**Exercise:** Copy out each line below that has the word "récupérer" in it.

Exercise input below:

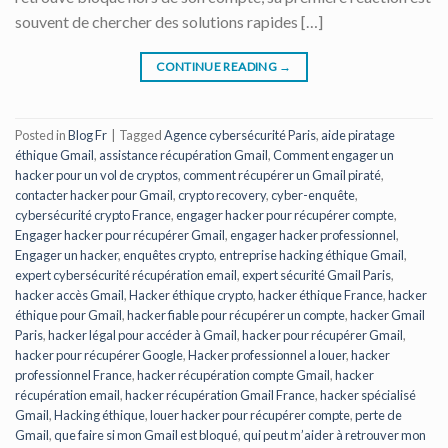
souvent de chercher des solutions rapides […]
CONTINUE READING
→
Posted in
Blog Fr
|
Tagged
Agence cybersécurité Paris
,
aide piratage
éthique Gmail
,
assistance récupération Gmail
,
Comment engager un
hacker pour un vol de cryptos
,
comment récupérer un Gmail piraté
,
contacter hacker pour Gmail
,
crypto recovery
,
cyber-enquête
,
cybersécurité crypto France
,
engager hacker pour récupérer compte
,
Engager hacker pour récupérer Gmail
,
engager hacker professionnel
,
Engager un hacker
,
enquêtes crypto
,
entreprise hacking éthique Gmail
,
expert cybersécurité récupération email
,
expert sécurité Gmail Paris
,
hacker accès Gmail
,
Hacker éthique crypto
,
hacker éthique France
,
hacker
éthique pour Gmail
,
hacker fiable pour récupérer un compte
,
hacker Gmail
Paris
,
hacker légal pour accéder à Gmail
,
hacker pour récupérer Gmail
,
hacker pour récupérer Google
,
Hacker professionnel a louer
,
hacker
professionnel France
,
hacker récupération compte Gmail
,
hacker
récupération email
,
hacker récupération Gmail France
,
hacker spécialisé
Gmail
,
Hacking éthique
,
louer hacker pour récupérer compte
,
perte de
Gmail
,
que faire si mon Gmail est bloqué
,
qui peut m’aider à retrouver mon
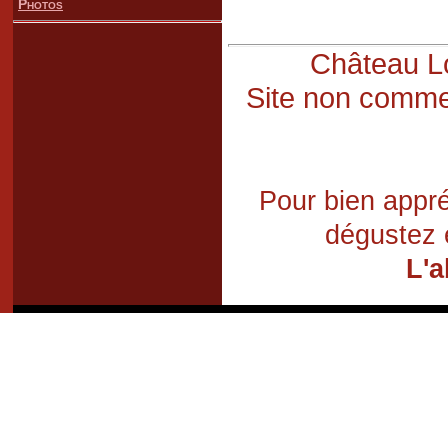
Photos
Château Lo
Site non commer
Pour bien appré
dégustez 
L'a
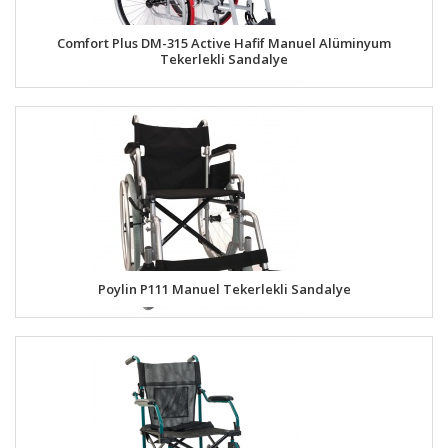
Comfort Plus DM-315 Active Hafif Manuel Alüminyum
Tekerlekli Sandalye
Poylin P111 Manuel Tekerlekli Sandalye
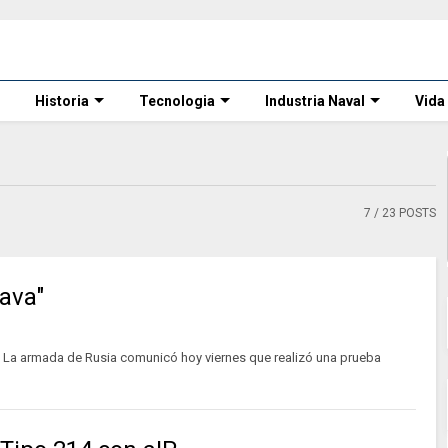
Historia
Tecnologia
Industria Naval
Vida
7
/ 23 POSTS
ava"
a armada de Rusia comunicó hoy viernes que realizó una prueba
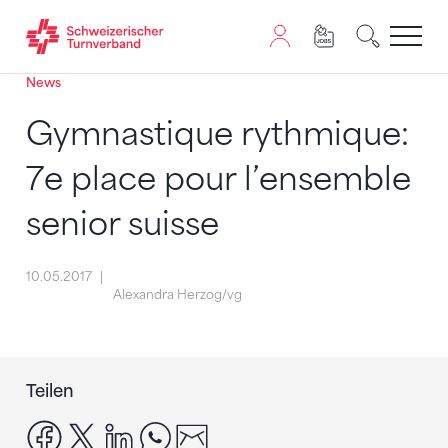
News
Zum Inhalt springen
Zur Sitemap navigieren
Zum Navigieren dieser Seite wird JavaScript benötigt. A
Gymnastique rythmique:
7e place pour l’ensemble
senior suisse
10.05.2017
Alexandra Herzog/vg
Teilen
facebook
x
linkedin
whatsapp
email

End of Exercise input.

**Task output:**
comment récupérer un Gmail piraté
engager hacker pour récupérer compte
Engager hacker pour récupérer Gmail
hacker fiable pour récupérer un compte
hacker pour récupérer Gmail
hacker pour récupérer Google
louer hacker pour récupérer compte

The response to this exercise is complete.